On Halloween day, I was sitting at an outdoor restaurant on campus with a friend when our conversation was interrupted by a strange commotion. We heard some shouts followed by a small stampede of Ghanaians running out of the nearby dorms, through the restaurant area and toward the fields behind the building. I would have gone back to my business if the kitchen staff hadn’t followed the mob in hot pursuit. I was, obviously, curious about what was going on and suggested that we go outside to investigate. Upon leaving the cafe, I noticed a man watching the swarm of Ghanaians running.

“What’s happening?” I asked him.

“There was a thief,” he responded.

“Oh my God,” my friend said in disbelief. “It’s a lynch mob.”

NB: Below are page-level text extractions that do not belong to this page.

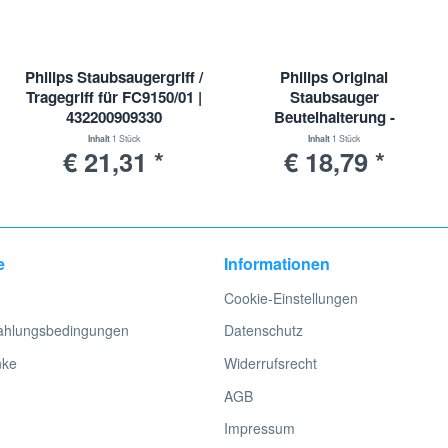
Philips Staubsaugergriff /
Philips Original
Tragegriff für FC9150/01 |
Staubsauger
432200909330
Beutelhalterung -
Staubsauger
300005429761
Inhalt
1 Stück
Inhalt
1 Stück
€ 21,31 *
€ 18,79 *
e
Informationen
Cookie-Einstellungen
ahlungsbedingungen
Datenschutz
nke
Widerrufsrecht
AGB
Impressum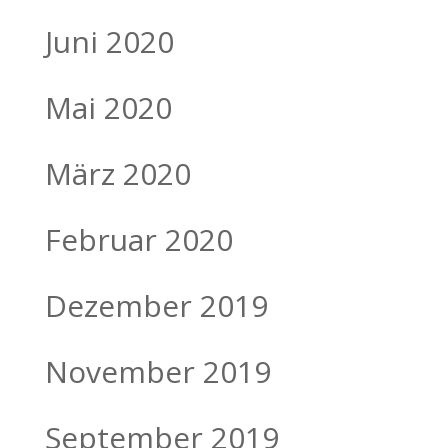
Juni 2020
Mai 2020
März 2020
Februar 2020
Dezember 2019
November 2019
September 2019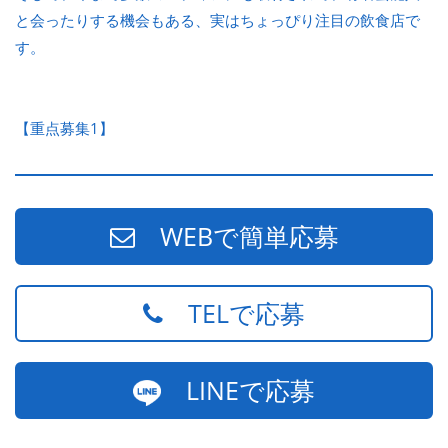
と会ったりする機会もある、実はちょっぴり注目の飲食店で
す。
【重点募集1】
WEBで簡単応募
TELで応募
LINEで応募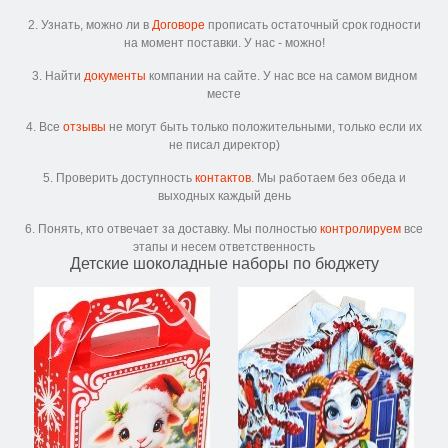
2. Узнать, можно ли в
Договоре
прописать остаточный срок годности
на момент поставки. У нас - можно!
3. Найти
документы
компании на сайте. У нас все на самом видном
месте
4. Все
отзывы
не могут быть только положительными, только если их
не писал директор)
5. Проверить доступность
контактов
. Мы работаем без обеда и
выходных каждый день
6. Понять, кто отвечает за доставку. Мы полностью
контролируем
все
этапы и несем ответственность
Детские шоколадные наборы по бюджету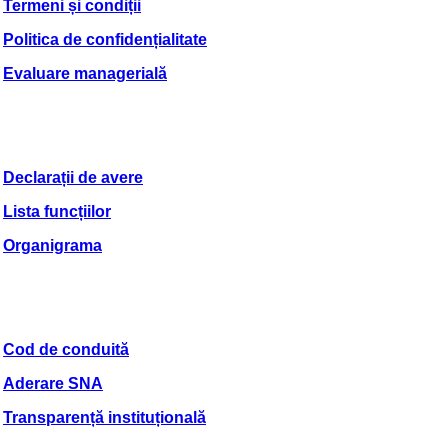
Termeni și condiții
Politica de confidențialitate
Evaluare managerială
Declarații de avere
Lista funcțiilor
Organigrama
Cod de conduită
Aderare SNA
Transparență instituțională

In America, when we hear of lynch mobs, we tend to think of the hate crimes committed against African Americans, which usually involve mobs hanging individuals. However, lynching also took place very early in America as a more general form of punishment undertaken by mobs or vigilantes without due process against alleged criminals. The Ghanaian concept of lynch mobs mirrors this second, more loosely defined version. Due to the ineffective police force, poor police-civilian relations, an increasing crime rate and the breakdown of traditional methods of conflict resolution, locals take it upon themselves to punish criminals — usually thieves.

In any case, my friend and I rushed over to see what was going to happen. What we witnessed was deeply disturbing.

A group of about 50 men, all who appeared to be University of Ghana students, were beating the thief in a field as others gathered at a safe distance to watch. By the time we arrived on the scene, the victim of the mob was on the ground receiving a series of brutal kicks. A few individuals took thick branches and, even though I stood at a distance, I could hear the thumps as they struck his body. Others took off their belts in order to lash him and some used their shoes to protect their hands as they mercilessly beat him. Most just used their bare hands to pummel the supposed thief.

Then, to my horror, they dragged the thief across the field as if he were the remains of an animal sacrifice. After they finished dragging him, they continued to beat him until the campus security officers drove up in their truck, sauntered over in an almost leisurely fashion, broke up the group and carried the man into the bed of their truck. Even as the man sat in the truck bed, men lashed at him from a distance with belts and branches. The truck drove past me, and I saw the thief — who was miraculously conscious — with a thoroughly bloodied and mangled face. If he wasn’t a University of Ghana student, then he definitely appeared to be the same age as an average student.

Regardless of whether or not this man was a thief, I don’t personally believe there’s anything he could have stolen that would have merited the violence I witnessed.

The worst part of this experience was not the brutality itself. The worst part was not that the police force is so corrupt that Ghanaians feel as though lynching is the only legitimate way to seek justice. The worst part was not watching men sing, dance or even laugh as their fellow Ghanaian was endlessly beaten, and the worst part was not watching these same men leave the scene of the incident and go on with their business as though nothing had happened. The worst part was not the fact that this incident occurred on campus, which made me rethink how safe I feel in the place that I’ve come to consider home.

The worst part was the complete feeling of helplessness as I watched this scene unfold. I kept saying over and over again that we had to do something, that we couldn’t just stand there and watch the violence.

“But there’s nothing we can do,” my friend responded to my words.

And she was right.

I always believed that, if I saw violence of that nature taking place, I would step in and do my best to end it. I never imagined myself standing there, watching a man being beaten nearly to death, trying my hardest to be numb. But when your safety is compromised, what can you do? How can you stand up to what you perceive to be an act of injustice when the community perceives that same act as their only true form of justice?

It devastates me that, at least while I’m in West Africa, my decisions have to be thought of in those terms.